Application-relative time advances for each replica 304 and 308 as each processor 302 and 306, respectively, executes the replica. Preferably, an object-code editor locates back-branch instructions in a file that stores the application program's executable module. Back-branch instructions include conditional and unconditional branch instructions that, when executed by a processor, cause the processor to transfer control to an instruction whose address is lower than the address of the branch instruction, i.e. back-branch instructions implement loops. A replica's application-relative time includes an offset "i" that is incremented each time the processor executes one cycle of one of the loops. Execution of each replica 304 and 308 is partitioned into epochs "e" of application-relative time, where each epoch comprises one or more increments of the replica's offset i. Corresponding epochs in the primary and backup replicas 304 and 308 comprise equivalent instruction sequences. Each replica's offset i is reset to zero at the beginning of each epoch. Thus, for each replica 304 and 308, its application-relative time comprises an epoch and an offset from the beginning of the epoch, hereinafter represented as <e,i>. Preferably, the object-code editor inserts, prior to each back-branch instruction, i.e. into each loop, an instruction sequence that counts a number of times the loop executes, i.e. the offset i. The instruction sequence transfers control to the replica supervisor 312 whenever the loop executes a maximum number of times. We define an epoch as the maximum number of times a loop can execute. Thus, the replica supervisor 312 receives control periodically throughout the execution of the replica, i.e. at the end of each epoch. The replica supervisor can control the frequency with which it receives control, i.e. the epoch length, by changing the maximum number of times the loop can execute. Advantageously, the epoch length can be increased to reduce the frequency with which the replica supervisor 312 is invoked and, therefore, reduce overhead imposed by the replica supervisor. Alternatively, decreasing the epoch length decreases response time of the replica supervisor 312 in delivering asynchronous events to the replicas 304 and 308.
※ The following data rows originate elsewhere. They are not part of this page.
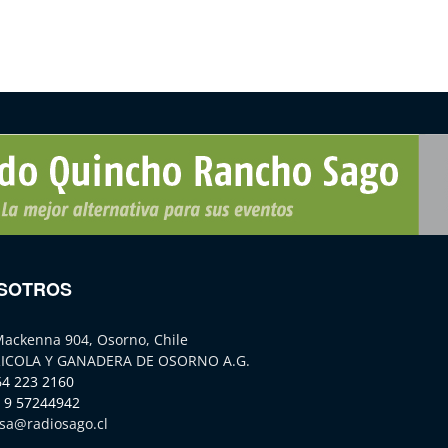
SOTROS
Mackenna 904, Osorno, Chile
ICOLA Y GANADERA DE OSORNO A.G.
64 223 2160
 9 57244942
sa@radiosago.cl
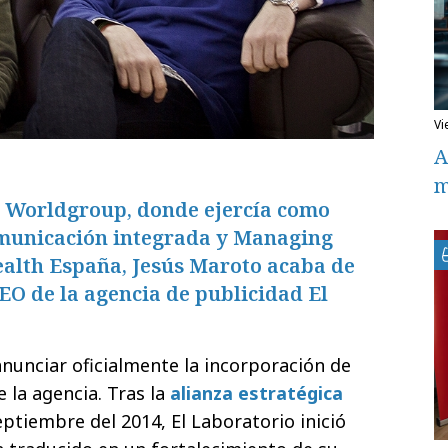
v
A
m
 Worldgroup, donde ejercía como
omunicación integrada y Managing
alth España, Jesús Maroto acaba de
O de la agencia de publicidad El
nunciar oficialmente la incorporación de
 la agencia.
Tras la
alianza estratégica
eptiembre del 2014, El Laboratorio inició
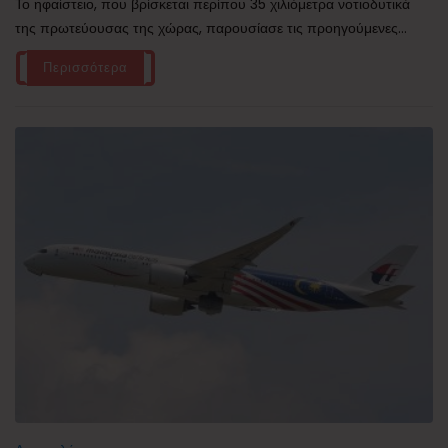
Το ηφαίστειο, που βρίσκεται περίπου 35 χιλιόμετρα νοτιοδυτικά
της πρωτεύουσας της χώρας, παρουσίασε τις προηγούμενες...
Περισσότερα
Fig. 4 is a flowchart illustrating steps taken by the primary and backup processors 302 and 306 for processing calls made by the replicas 304 and 308 to the operating system 106. At step 402 the primary replica 304 calls the operating system at application-relative time <e,i>. At step 404 the replica supervisor 312 on the primary processor 302 intercepts the call to the operating system. At step 406 the replica supervisor 312 ascertains whether the call can affect the environment, e.g. a call to one of the common I/O components 310. If the call can affect the environment, at step 408 the replica supervisor 312 waits for acknowledgment of all messages previously sent to the replica supervisor 312 on the backup processor 306 over the replica coordination communication means 314. At step 410 the replica supervisor 312 adds this call to its list of outstanding calls to the operating system that can affect the environment. At step 412 the replica supervisor 312 calls the operating system 106 on behalf of the primary replica 304. If necessary, the replica supervisor 312 virtualizes operating system data. A delay might occur at step 414 while the operating system 106 completes an operation, e.g. an I/O operation. At step 416 the operating system returns values to the replica supervisor 312 as a result of the call to the operating system. At step 418 the replica supervisor 312 returns the values to the primary replica 304, i.e. the supervisor causes a transformation in the state of the primary replica that is equivalent to the transformation the operating system 106 would have caused if the call had not been intercepted. At step 420 the replica supervisor 312 sends a message over the replica coordination communication means 31 to the replica supervisor on the backup processor 306. The message contains the application-relative time, i.e. <e,i>, and the state-transforming values returned by the operating system 106 as a result of the call. At step 422 the replica supervisor 312 removes this call from the list of outstanding calls that can affect the environment. Optionally, the messages for multiple calls to the operating system can be sent together as a single message.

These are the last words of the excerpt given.